The Little Engines That Could

This article appeared in the Dayton Daily News on October 20, 1990

THE LITTLE ENGINES THAT COULD

Thanks to Patterson’s steam locomotives, NCR stayed clean

by Roz Young


Dear Mrs. Young:

            We were talking at the American Legion about the little steam locomotives that NCR used, and I told the following I remembered as a 14-year-old (1942) living in Edgemont:

1. Mr. Deeds got the idea in Europe.
2. There were four engines: Rubicon, South Park, St. Clair and ?
3. They were like thermos bottles and filled with steam twice a day. A Navy veteran said he worked on steam engines and they have to have generated steam. He is right, but I think it was taken care of at the roundhouse.

            Could you shed any light about the little NCR locomotives in your column?

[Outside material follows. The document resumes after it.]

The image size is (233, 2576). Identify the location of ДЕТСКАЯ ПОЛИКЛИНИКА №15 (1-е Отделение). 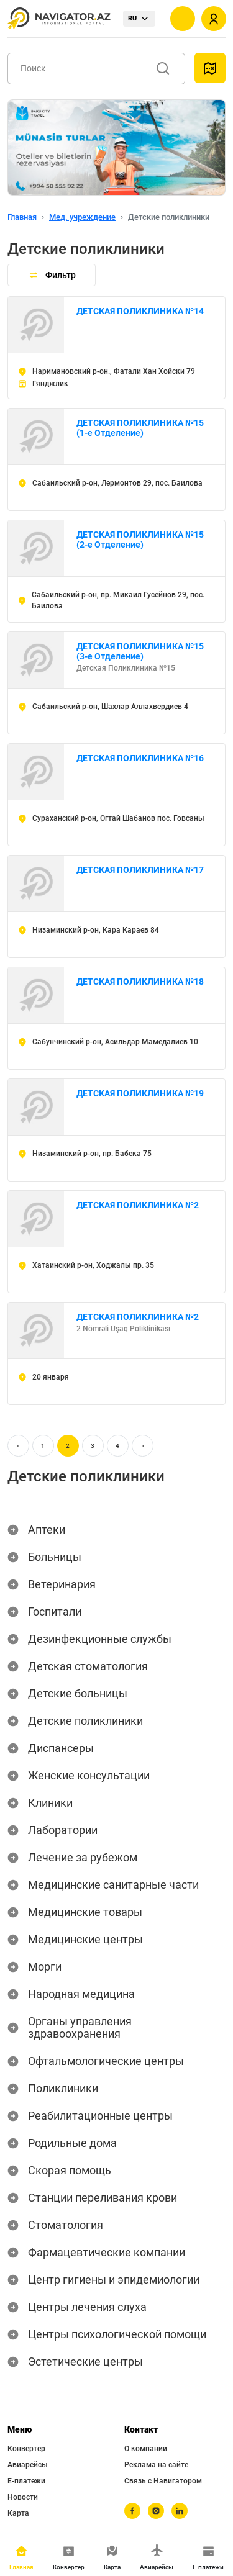 (140, 428).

            John M. Brackett
            6515 Azure Way

            As you probably remember, the founder of NCR, John H. Patterson, was a unique man. For one thing, he detested dirt. He wanted his plant to look like a college campus rather than a dirty old factory. He planted trees and geraniums and grass, and the sandstone buildings had big windows so the workers could look out and see pleasant vistas.
            Smoke-belching, sooty old switch engines would pollute the air, blacken the sandstone and speckle the geraniums, and he would have none of that.
            On a trip to Germany he saw fireless steam locomotives used in factory yards. They would be just the thing for NCR!
            On his return he had three locomotives built at the Lima Locomotive Works. The Rubicon (1909), the South Park (1910) and the Dayton (1913) were among the first fireless locomotives in the country.
            They were indeed built somewhat like giant thermos bottles with cylinders and wheels. The tank of each was filled two-thirds with water and charged from a 150-lb. steam line in the powerhouse.
            "As the Rubicon's engineer opened the throttle," explains the Carillon Historical Park booklet, The Fireless Locomotive, "steam passed through a reducing valve and reached the cylinders at 60 pounds per square inch. The steam charge at 370 degrees F. gradually converted some of the water to steam."
            Depending on the work load, the little locomotives ran three or four hours on a charge. A 2-inch layer of magnesia insulated the tank, which was fitted with baffles to keep the water from sloshing when the engine started and stopped.
            Compressed air from tanks replenished at the roundhouse rang the bell and sanded the rails in icy weather. Batteries for the lights were also recharged at the roundhouse. Brakes were mechanical.
            Although they were clean, the little locomotives had some faults. When the engine was pulling an exceptionally heavy load, such as four or five coal cars, the brakes were not strong enough to stop quickly. Visibility from the cab was limited and became hazardous as the factory grew and more automobiles and pedestrians crossed the yards. The Rubicon received a bent driving rod when a touring car slid into it in 1915. The automobile was badly smashed; one wheel was crushed and the rear part of the chassis caved in.
            Maintenance costs, as the years passed, became prohibitive. The time came when nobody sold replacement wheels, so they had to be cast at the factory. Other parts had to be fashioned by toolmakers. Toward the end, it took two mechanics working full time just to keep the engines running, to say nothing of the $16,000 annual maintenance bills.
            The little locomotives long outlasted Patterson, who died in 1922, and company officials decided to replace them with a diesel-electric locomotive, a 50-ton 8-wheel machine manufactured by General Electric Co. at Erie, Pa. The South Park and Dayton were sold for scrap, but the Rubicon was cleaned up, painted and its brass work polished. It was placed on exhibit in its own building in Carillon Historical Park July 16, 1962. So far as the Carillon Park staff knows, it is the very last example of its kind.